[Collected data]
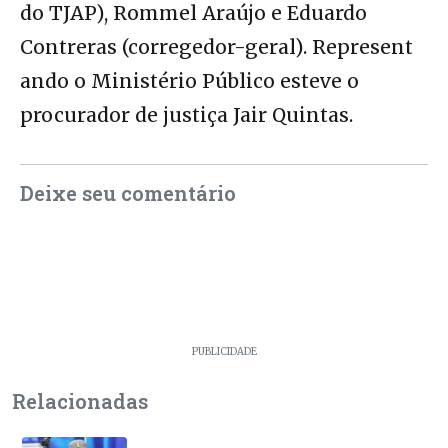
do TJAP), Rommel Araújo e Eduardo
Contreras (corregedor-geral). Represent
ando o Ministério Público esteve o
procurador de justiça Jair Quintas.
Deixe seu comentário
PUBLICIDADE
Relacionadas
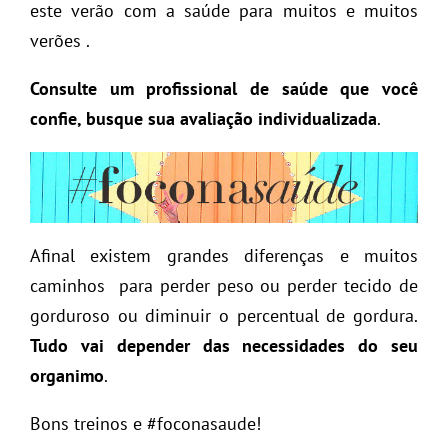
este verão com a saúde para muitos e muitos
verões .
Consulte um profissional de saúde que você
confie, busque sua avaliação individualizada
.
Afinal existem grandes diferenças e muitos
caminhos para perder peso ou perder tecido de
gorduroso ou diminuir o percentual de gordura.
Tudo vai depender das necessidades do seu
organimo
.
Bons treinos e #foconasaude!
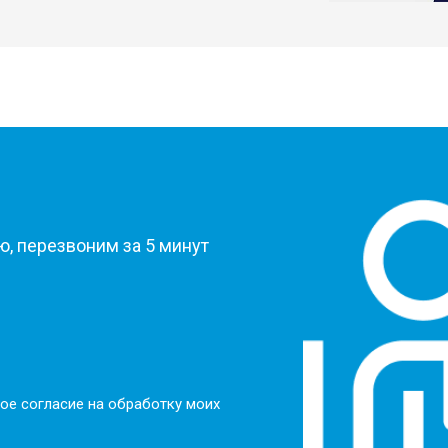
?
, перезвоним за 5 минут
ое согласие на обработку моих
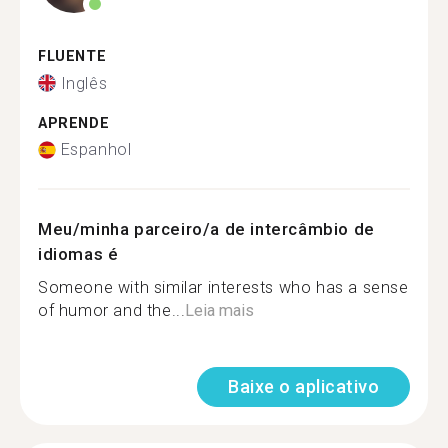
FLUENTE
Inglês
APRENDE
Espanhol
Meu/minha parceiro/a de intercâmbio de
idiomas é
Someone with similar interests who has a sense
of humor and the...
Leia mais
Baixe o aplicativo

> _What the exercise asks_:
In the records above, find the line that contains "Consulte um profissional de saúde que você" and retype it and all lines after it exactly, leaving out any pictures.

> _Task response_:
Consulte um profissional de saúde que você
confie, busque sua avaliação individualizada
.
Afinal existem grandes diferenças e muitos
caminhos para perder peso ou perder tecido de
gorduroso ou diminuir o percentual de gordura.
Tudo vai depender das necessidades do seu
organimo
.
Bons treinos e #foconasaude!
?
, перезвоним за 5 минут
ое согласие на обработку моих
FLUENTE
Inglês
APRENDE
Espanhol
Meu/minha parceiro/a de intercâmbio de
idiomas é
Someone with similar interests who has a sense
of humor and the...
Leia mais
Baixe o aplicativo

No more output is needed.